We made this initially as a post for a presentation at work, but it doesn’t seem quite right for a work blogpost (though we will do one for that too) but it seems a shame for it not to be public.
The context is this: a fairly quick hack Andrew Nicolaou, Jasmine Cox and I made for Mozfest got nominated for Design of the Year 2015, and so we redesigned it so that it would last five months in place at the museum as part of their exhibition (we hoped; we’ve had some teething problems).
This was something that’s completely new to me and Andrew, though Jasmine is much more experienced at making these kinds of things.
This is the story of us setting it all up.
Jasmine took most of the photos.
As Andrew pointed out, it’s come out a bit like a Peter and Jane book.
We initially made Walls Have Eyes very quickly as part of Ian and Jasmine’s Ethical Dilemma Cafe

The combination of electronics in innocuous frames

and an extremely noisy dot matrix printer

and an updating html output from the cameras, meant that it got the message across quite well

Then we were unexpectedly nominated for the Designs of the Year, which meant we had to build something that lasts 5 months.
So we needed to redesign it a bit and improve the code

It was going to be on a wall rather than in an ambient cafe environment, so it needed a trigger, to make the experience more immediate, like this ultrasonic sensor

It needed wired networking rather than wifi for reliability, and we needed to test it intensively

so Andrew and Libby rewrote the code (mostly Andrew).

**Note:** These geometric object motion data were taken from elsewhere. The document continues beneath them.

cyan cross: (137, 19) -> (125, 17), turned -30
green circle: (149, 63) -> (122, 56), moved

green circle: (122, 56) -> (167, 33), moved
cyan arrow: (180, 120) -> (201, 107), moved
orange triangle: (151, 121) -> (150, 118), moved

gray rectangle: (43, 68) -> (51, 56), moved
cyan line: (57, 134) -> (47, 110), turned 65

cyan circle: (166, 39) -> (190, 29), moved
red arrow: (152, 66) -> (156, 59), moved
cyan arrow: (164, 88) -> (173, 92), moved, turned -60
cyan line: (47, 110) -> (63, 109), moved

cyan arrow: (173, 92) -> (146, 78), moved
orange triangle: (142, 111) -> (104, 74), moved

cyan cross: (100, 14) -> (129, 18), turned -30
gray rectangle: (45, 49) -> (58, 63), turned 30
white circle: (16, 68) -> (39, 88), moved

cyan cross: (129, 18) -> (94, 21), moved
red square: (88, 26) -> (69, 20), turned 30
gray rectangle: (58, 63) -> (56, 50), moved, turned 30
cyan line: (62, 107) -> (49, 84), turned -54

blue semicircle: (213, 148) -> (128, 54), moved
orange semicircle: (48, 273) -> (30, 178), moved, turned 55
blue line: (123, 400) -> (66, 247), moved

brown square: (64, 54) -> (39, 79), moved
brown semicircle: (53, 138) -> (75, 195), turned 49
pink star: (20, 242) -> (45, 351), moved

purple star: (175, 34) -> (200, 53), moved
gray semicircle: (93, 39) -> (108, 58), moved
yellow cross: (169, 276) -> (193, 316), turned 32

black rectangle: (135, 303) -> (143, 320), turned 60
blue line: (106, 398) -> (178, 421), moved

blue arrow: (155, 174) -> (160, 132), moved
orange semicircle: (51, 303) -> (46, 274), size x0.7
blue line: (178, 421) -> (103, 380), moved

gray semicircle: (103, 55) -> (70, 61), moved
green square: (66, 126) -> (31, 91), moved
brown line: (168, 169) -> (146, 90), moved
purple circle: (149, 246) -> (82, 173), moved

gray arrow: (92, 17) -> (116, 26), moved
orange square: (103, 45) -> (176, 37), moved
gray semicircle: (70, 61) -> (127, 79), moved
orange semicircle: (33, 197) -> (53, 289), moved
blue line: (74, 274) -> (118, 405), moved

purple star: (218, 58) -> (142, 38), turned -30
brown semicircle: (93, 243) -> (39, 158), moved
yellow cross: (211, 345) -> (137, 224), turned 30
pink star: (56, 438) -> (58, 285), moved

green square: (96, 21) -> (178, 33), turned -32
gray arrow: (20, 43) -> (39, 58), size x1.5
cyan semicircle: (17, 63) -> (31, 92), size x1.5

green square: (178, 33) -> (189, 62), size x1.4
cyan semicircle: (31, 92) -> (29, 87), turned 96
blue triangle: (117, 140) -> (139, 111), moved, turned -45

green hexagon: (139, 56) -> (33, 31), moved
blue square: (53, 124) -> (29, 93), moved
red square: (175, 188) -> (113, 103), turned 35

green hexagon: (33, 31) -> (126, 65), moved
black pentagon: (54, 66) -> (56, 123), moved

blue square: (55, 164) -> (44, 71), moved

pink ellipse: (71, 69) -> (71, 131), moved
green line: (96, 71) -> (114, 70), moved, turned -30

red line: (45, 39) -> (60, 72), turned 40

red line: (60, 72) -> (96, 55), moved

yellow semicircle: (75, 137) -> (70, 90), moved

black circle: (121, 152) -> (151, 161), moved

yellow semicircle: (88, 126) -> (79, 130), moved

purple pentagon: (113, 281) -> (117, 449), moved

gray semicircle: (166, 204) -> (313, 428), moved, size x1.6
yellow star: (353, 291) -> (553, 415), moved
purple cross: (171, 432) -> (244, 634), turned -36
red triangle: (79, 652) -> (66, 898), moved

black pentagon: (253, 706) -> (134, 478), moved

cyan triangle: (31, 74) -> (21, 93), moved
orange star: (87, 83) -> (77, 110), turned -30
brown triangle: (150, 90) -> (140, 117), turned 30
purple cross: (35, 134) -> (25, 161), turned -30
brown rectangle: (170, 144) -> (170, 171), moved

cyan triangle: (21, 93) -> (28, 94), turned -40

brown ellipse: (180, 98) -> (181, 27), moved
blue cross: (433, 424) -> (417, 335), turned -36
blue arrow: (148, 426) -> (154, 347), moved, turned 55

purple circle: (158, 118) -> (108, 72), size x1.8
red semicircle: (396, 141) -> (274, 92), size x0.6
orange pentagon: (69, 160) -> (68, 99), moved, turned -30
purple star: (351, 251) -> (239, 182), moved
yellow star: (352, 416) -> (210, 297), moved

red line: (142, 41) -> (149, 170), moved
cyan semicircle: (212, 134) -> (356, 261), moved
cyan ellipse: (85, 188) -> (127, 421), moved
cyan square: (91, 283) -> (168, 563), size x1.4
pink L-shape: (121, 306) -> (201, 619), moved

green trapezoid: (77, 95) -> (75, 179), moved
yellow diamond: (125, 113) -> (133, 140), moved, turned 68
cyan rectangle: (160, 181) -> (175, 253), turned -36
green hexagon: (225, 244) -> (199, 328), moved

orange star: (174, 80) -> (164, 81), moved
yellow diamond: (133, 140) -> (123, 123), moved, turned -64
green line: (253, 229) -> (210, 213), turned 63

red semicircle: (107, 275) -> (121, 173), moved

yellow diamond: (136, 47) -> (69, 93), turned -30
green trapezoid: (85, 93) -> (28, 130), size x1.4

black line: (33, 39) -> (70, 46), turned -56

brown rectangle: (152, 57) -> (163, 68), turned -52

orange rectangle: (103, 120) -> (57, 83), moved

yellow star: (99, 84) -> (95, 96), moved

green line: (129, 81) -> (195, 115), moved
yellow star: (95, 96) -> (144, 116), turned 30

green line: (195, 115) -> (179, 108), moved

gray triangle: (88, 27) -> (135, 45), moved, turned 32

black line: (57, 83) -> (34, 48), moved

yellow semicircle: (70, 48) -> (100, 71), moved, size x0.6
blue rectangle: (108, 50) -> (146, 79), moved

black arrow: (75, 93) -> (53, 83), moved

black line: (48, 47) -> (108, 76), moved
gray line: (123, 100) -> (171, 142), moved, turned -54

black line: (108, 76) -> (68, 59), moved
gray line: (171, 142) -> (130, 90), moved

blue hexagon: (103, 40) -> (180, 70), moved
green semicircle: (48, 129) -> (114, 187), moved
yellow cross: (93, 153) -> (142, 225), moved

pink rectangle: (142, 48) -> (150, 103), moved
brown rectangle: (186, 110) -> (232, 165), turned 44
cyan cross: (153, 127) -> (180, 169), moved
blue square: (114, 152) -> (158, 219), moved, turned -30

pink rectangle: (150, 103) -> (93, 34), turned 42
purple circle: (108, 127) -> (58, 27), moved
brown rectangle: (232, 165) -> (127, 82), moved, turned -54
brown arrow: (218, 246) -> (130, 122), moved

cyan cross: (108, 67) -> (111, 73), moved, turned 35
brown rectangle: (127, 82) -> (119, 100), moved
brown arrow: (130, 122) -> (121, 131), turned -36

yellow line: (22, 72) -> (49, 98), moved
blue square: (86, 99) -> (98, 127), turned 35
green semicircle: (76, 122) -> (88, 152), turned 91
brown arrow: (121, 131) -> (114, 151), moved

Andrew designed and laser cut some beautiful glowing fittings for the frames

Andrew, Dan and Libby tested it at QCon, including creating a ‘surveillance owl’ fitting for the sensor

and working through a load of issues

By thursday we had all the bits more or less working in the kitchen

On Friday morning we took it all to the Design Museum, realising in the process that we needed better bags

At the muesum, this was the first time we’d put the Raspberry Pis in the frames

and consequently that took a while


Then placement took even longer

and involved drilling

and pondering

and threading wires through holes

We didn’t quite get it ready by the end of friday and had a mad dash to get trains, punctuated by Libby taking pictures of Tower Bridge

On Monday, Andrew did a very slow, stressful dash across London through the roadworks to pick up some postcards and sort out the networking so we could debug remotely.
Then on Tuesday we all went over to do some final tweaks

and debugging.

Then, finally, the party started.

and it was working!

and people were looking at it!

so we had a small beer.

and it works still…

…although yesterday we had to do a little fix.